Kyrie Irving was given permission by the Brooklyn Nets to look for sign-and-trade proposals from other teams back in June, with the Los Angeles Lakers emerging as the “most significant threat” to lure the All-Star point guard away from Brooklyn.
However, it appears that the Lakers’ enthusiasm for Kyrie has diminished as a result of his most recent activities over an anti-Semitic movie he publicly supported. The Nets suspended Irving last week after he refused to retract his promotion of the divisive documentary on Twitter and Instagram.
Sam Amick of The Athletic reports the Lakers now have “significant concerns about the prospect of adding Irving at any price and have not been focused on that scenario all season long.”
“It’s quite clear that Laker Land is a highly unlikely, if not impossible, landing spot,” Amick wrote.
After sharing a link to the 2018 documentary Hebrews to Negroes: Wake Up Black America on social media this week, Kyrie received criticism.
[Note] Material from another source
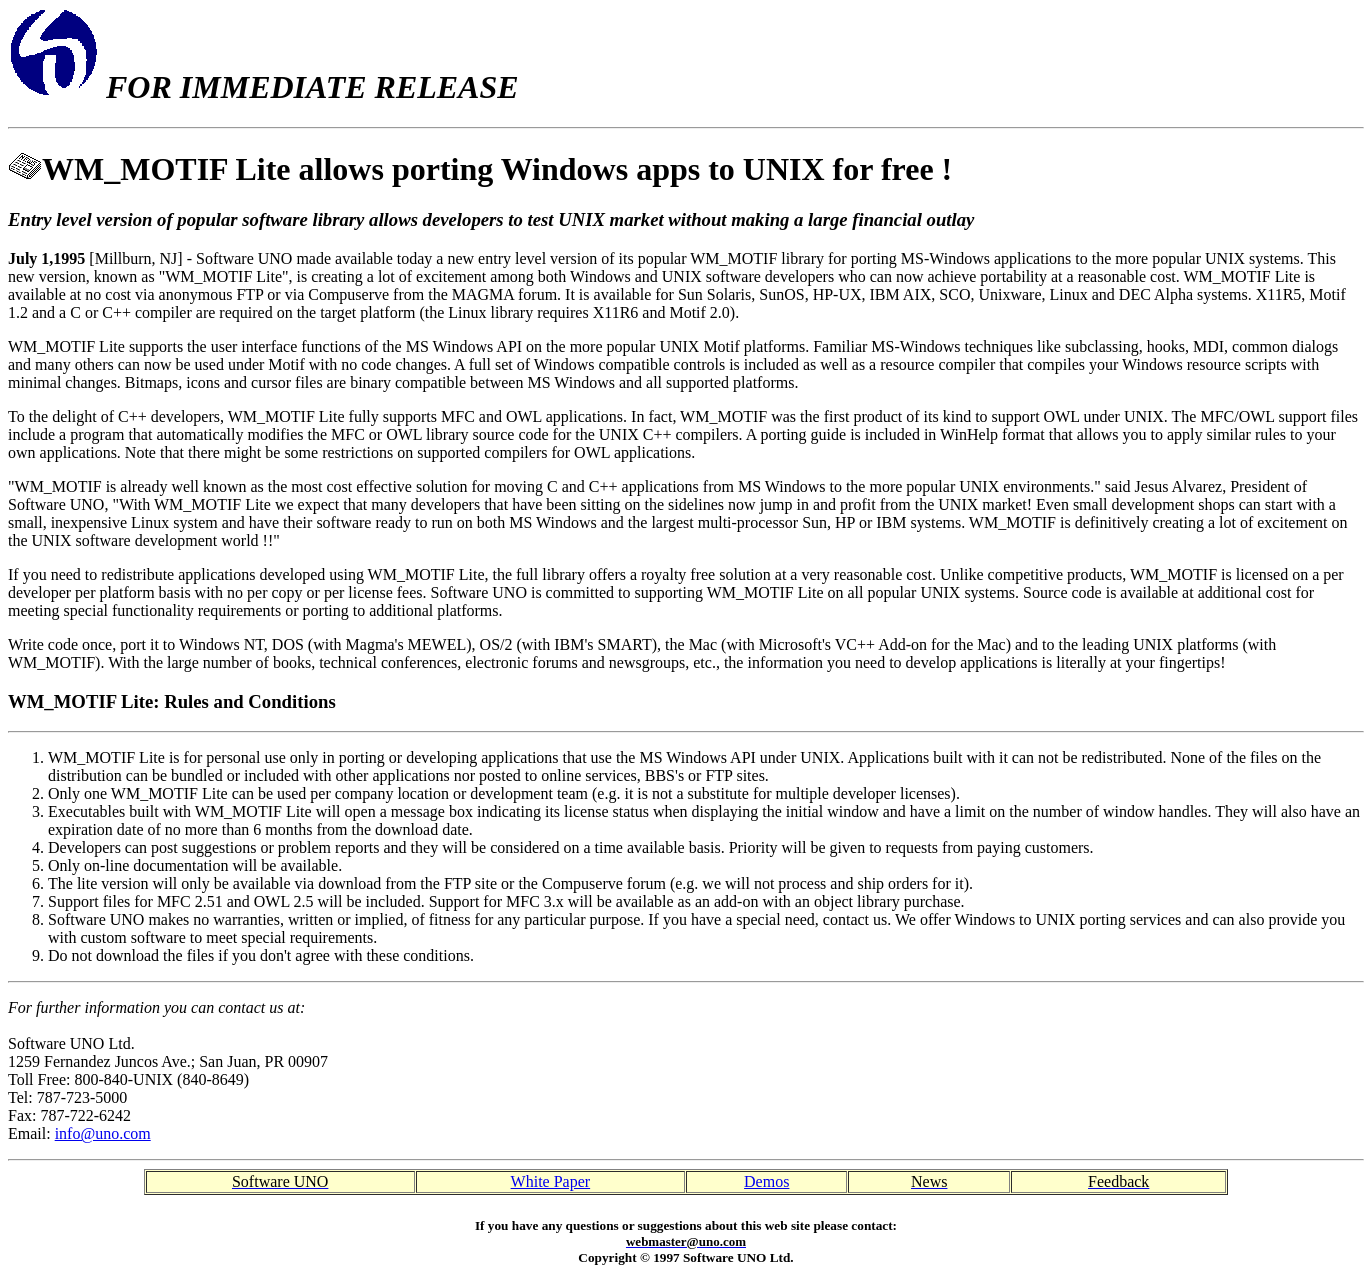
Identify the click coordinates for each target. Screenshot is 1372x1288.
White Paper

The film focuses on antisemitic stereotypes, such as the assertion that “many famous high-ranking Jews have admitted to worship[ing] Satan or Lucifer.”
The Nets said Kyrie will need to fulfill a “series of objective remedial measures that address the harmful impact of his conduct” before he can rejoin the team after suspending him last week. He will miss at least five games during his ban.